Ale wyznam ,że deskę mam nadal w łóżku -spodobało mi się takie spanie.
Z konserwatywnych jabłek Papierówka będzie na pewno.
Gorzatko Póki co ,zawisnąć mogłabym jedynie na sosnach
,ale one teraz takie biedne ,żółte ,że nie będę ich obciążać
Teraz to wygląda na naturalne jesienne zrzucanie igieł .Jedna to jest po prostu prawie cała złota...Nie wiem ,co z nimi będzie
Klaryso Ależ Ty nam dawkujesz swoją obecność na forum
Ból rwy prawie zagłuszony ,nawet wczoraj ,przy tej cudownej pogodzie,
pojechałam sobie na wycieczkę rowerową -było wspaniale!
Ewelino No, właśnie - dla mnie też jabłko musi pachnieć .Trudno określić o co chodzi ,ale ten zapach wyczuwa się również w smaku.
Naczytałam się o starych odmianach jabłoni ,są w Polsce nawet takie kolekcjonerskie sady,gdzie uprawiają stare odmiany ,w handlu już niedostępne.
Po 15 października ruszam do szkółek ,zobaczymy jakie jabłonie będą mieli w ofercie...

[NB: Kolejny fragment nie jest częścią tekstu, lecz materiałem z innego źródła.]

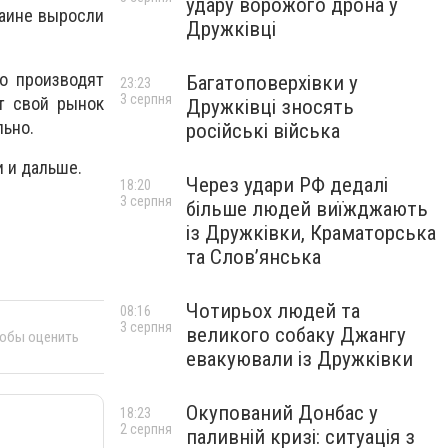
удару ворожого дрона у
раине выросли
Дружківці
но производят
Багатоповерхівки у
23:23
3 серпня
т свой рынок
Дружківці зносять
льно.
російські війська
и и дальше.
Через удари РФ дедалі
18:20
3 серпня
більше людей виїжджають
із Дружківки, Краматорська
та Слов’янська
Чотирьох людей та
08:16
3 серпня
великого собаку Джангу
тобы оценить
евакуювали із Дружківки
Окупований Донбас у
18:23
2 серпня
паливній кризі: ситуація з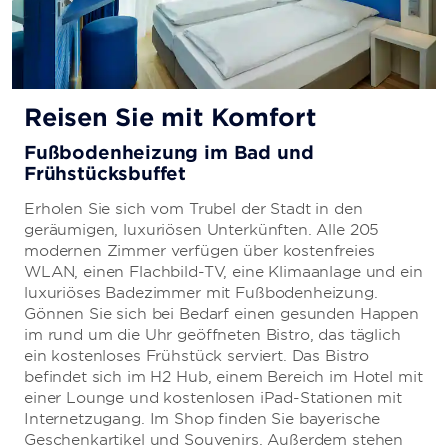
Reisen Sie mit Komfort
Fußbodenheizung im Bad und
Frühstücksbuffet
Erholen Sie sich vom Trubel der Stadt in den
geräumigen, luxuriösen Unterkünften. Alle 205
modernen Zimmer verfügen über kostenfreies
WLAN, einen Flachbild-TV, eine Klimaanlage und ein
luxuriöses Badezimmer mit Fußbodenheizung.
Gönnen Sie sich bei Bedarf einen gesunden Happen
im rund um die Uhr geöffneten Bistro, das täglich
ein kostenloses Frühstück serviert. Das Bistro
befindet sich im H2 Hub, einem Bereich im Hotel mit
einer Lounge und kostenlosen iPad-Stationen mit
Internetzugang. Im Shop finden Sie bayerische
Geschenkartikel und Souvenirs. Außerdem stehen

Głupio mi trochę (zwłaszcza przed Waldkiem..) ,bo trawnik jeszcze nie doczekał się postrzyżyn. Mąż uparł się na jakąś nowinkę kosiarkową-
akumulatorową i czeka teraz na odzew kolegi ,który sprzedaje takie maszyny. Ma być taniej
Trawa zatem wygląda malowniczo ,aczkolwiek taka wysokość dobrze jej chyba nie robi...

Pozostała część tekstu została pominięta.